Although the U.S. players and staff, safely secured at the team hotel, were never in danger, and although Concacaf made the correct decision to send the teams home, there were tears spilled by the U.S. teenagers when they learned their tournament was over.
“It was definitely an unfortunate situation and you just can’t plan for something like that,” said U.S. U-17 WNT head coach Mark Carr. “Once it became clear that there were some issues, the safety of the players and their families was the number one priority. I was just very impressed with the level of care and togetherness our staff showed once everything went down. It was a fantastic team effort to pull up the stakes, so to speak, and get everyone back to the U.S. The players were very disappointed, but at the same time, they knew their dreams were just on hold.”
Fortunately, resiliency is a quality abundant in the young, and a re-energized U.S. team now gets to resume the World Cup qualifying tournament on home soil in Bradenton, Florida. The competition will pick up right where it left off, with nine games to be contested between June 6-12 at the IMG Academy Soccer Stadium.
The stakes are still the same: three berths from Concacaf to the 2018 FIFA U-17 Women’s World Cup in Uruguay are up for grabs.
“Since we left Nicaragua, the situation has brought us closer together, and in terms of our goals, nothing has changed,” said Carr. “It was a unique situation, but it happened, and we have to look forward. Any young player on this journey is going to face bumps in the road, and it’s about how you respond to those adversities. I believe our group is going to respond very well.
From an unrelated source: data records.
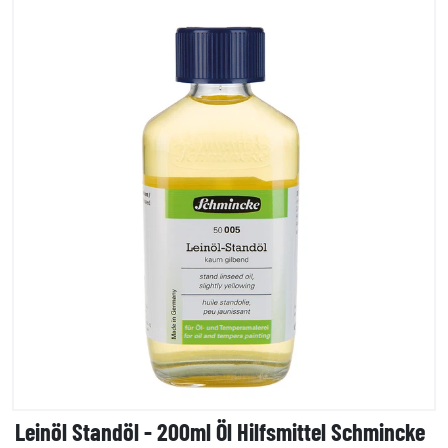
Leinöl Standöl - 200ml Öl Hilfsmittel Schmincke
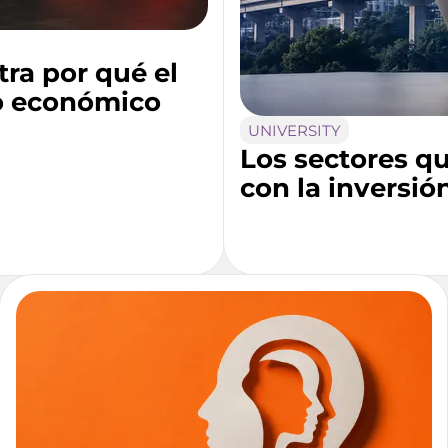
ra por qué el
vo económico
UNIVERSITY
Los sectores q
con la inversió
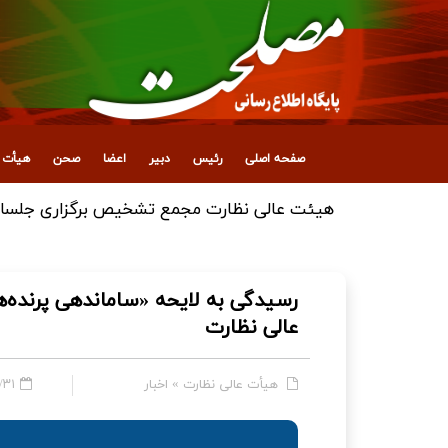
صفحه اصلی
رئیس
دبیر
اعضا
صحن
هیأت ع
هیئت عالی نظارت مجمع تشخیص برگزاری جلسات 
رسیدگی به لایحه «ساماندهی پرنده‌ه
عالی نظارت
هیأت عالی نظارت
»
اخبار
۱۸:۵۳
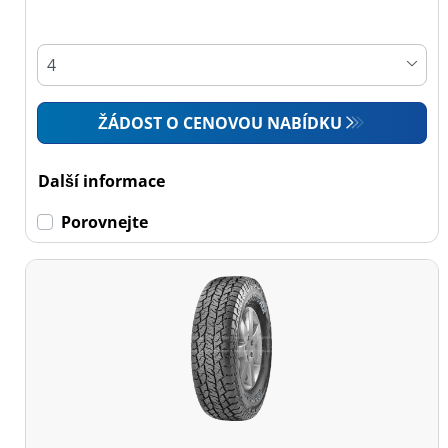
Osobní vůz (0)
4x4 (4)
Dodávka (0)
ŽÁDOST O CENOVOU NABÍDKU
Campingový vůz (0)
Zemědělská technika
Další informace
(0)
Porovnejte
Dojezdové
Dojezdové (0)
Ne dojezdové (4)
Další
možnosti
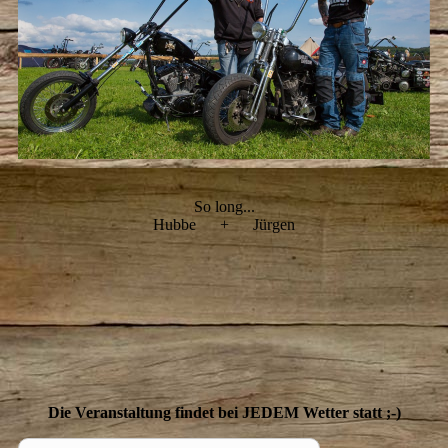
So long...
Hubbe + Jürgen
Die Veranstaltung findet bei JEDEM Wetter statt ;-)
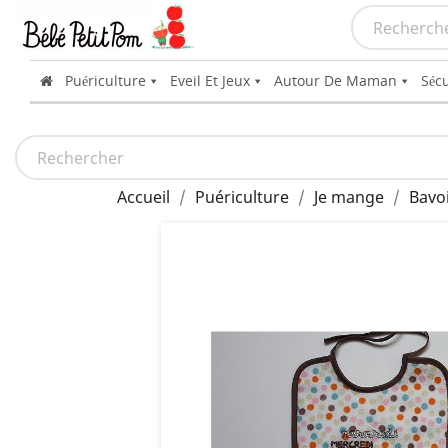
Puériculture
Eveil Et Jeux
Autour De Maman
Sécu
Accueil
Puériculture
Je mange
Bavo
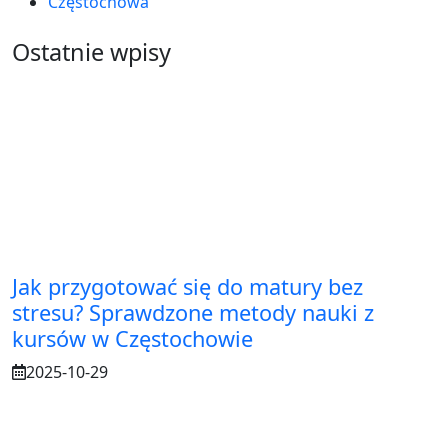
Częstochowa
Ostatnie wpisy
Jak przygotować się do matury bez
stresu? Sprawdzone metody nauki z
kursów w Częstochowie
2025-10-29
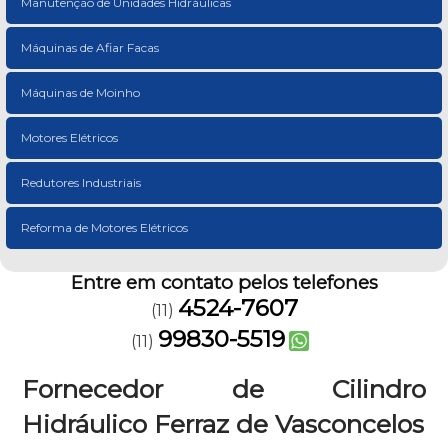
Manutenção de Unidades Hidráulicas
Máquinas de Afiar Facas
Máquinas de Moinho
Motores Elétricos
Redutores Industriais
Reforma de Motores Elétricos
Entre em contato pelos telefones
4524-7607
(11)
99830-5519
(11)
Fornecedor de Cilindro
Hidráulico Ferraz de Vasconcelos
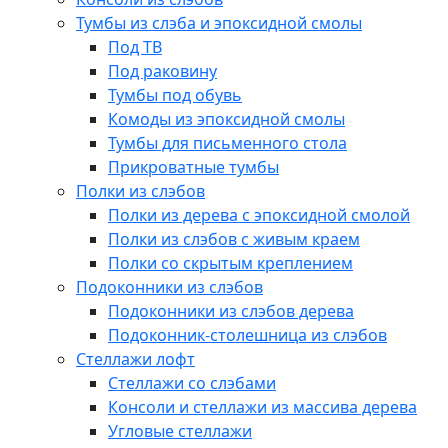
Тумбы из слэба и эпоксидной смолы
Под ТВ
Под раковину
Тумбы под обувь
Комоды из эпоксидной смолы
Тумбы для письменного стола
Прикроватные тумбы
Полки из слэбов
Полки из дерева с эпоксидной смолой
Полки из слэбов с живым краем
Полки со скрытым креплением
Подоконники из слэбов
Подоконники из слэбов дерева
Подоконник-столешница из слэбов
Стеллажи лофт
Стеллажи со слэбами
Консоли и стеллажи из массива дерева
Угловые стеллажи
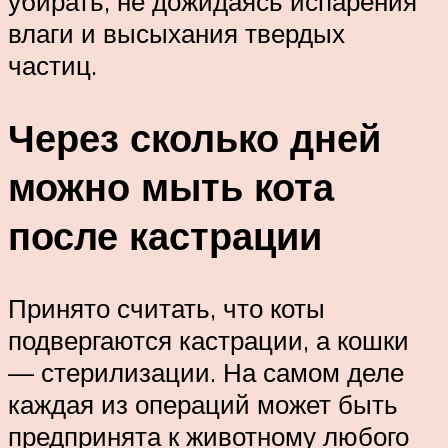
убирать, не дожидаясь испарения
влаги и высыхания твердых
частиц.
Через сколько дней
можно мыть кота
после кастрации
Принято считать, что коты
подвергаются кастрации, а кошки
— стерилизации. На самом деле
каждая из операций может быть
предпринята к животному любого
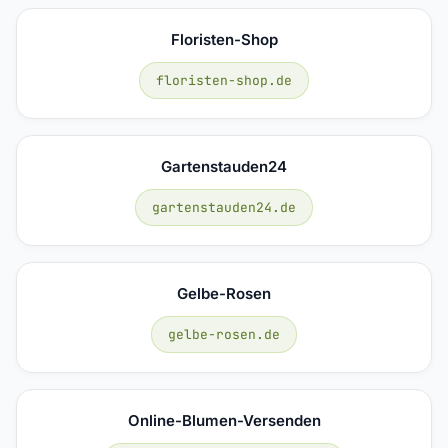
Floristen-Shop
floristen-shop.de
Gartenstauden24
gartenstauden24.de
Gelbe-Rosen
gelbe-rosen.de
Online-Blumen-Versenden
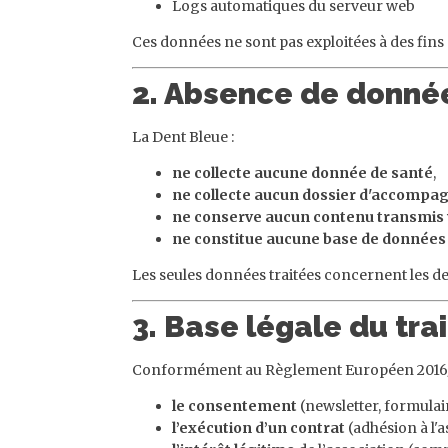
Logs automatiques du serveur web
Ces données ne sont pas exploitées à des fins 
2. Absence de donné
La Dent Bleue :
ne collecte aucune donnée de santé
,
ne collecte aucun dossier d'accomp
ne conserve aucun contenu transmis v
ne constitue aucune base de données n
Les seules données traitées concernent les de
3. Base légale du tr
Conformément au Règlement Européen 2016/679
le consentement
(newsletter, formulai
l’exécution d’un contrat
(adhésion à l'a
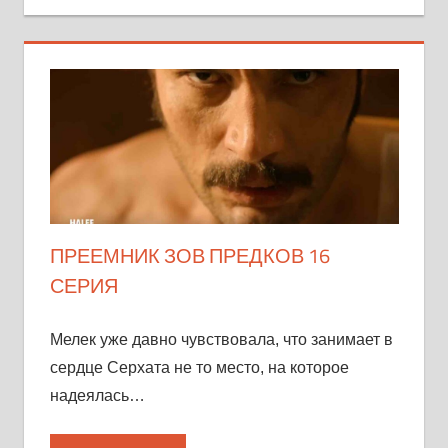
ПРЕЕМНИК ЗОВ ПРЕДКОВ 16
СЕРИЯ
Мелек уже давно чувствовала, что занимает в
сердце Серхата не то место, на которое
надеялась…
We can’t wait to get to IMG, get back together and get on the field for our game against Bermuda.”
The resumed competition will feature only two teams in Group B, which completed two rounds of games in Nicaragua, eliminating the hosts and Puerto Rico, therefore those two countries will not come to Florida. Only one match day was completed in the USA’s Group B, so despite the USA’s rousing 4-0 win vs. Costa Rica that put them atop the group, there’s still everything to play for.
“It’s amazing how things work out sometimes,” Carr said. “It’s even more exciting to be able to play in front of family and our supporters. If anything, we’re even more motivated. It was eight teams for three spots. Now it’s six teams for three spots. FIFA is waiting on those final three teams, and we’ll do anything we have to do to get one of those.”
It’s safe to say that there will be some pent-up energy ready to be released when the U.S. team takes the field against Bermuda on June 6. It will have been 45 days since the teams were supposed to play in Managua.
That’s certainly a world record “rest period” between group matches during a World Cup qualifying tournament, and the U.S. players will be highly motivated to make it worth the wait.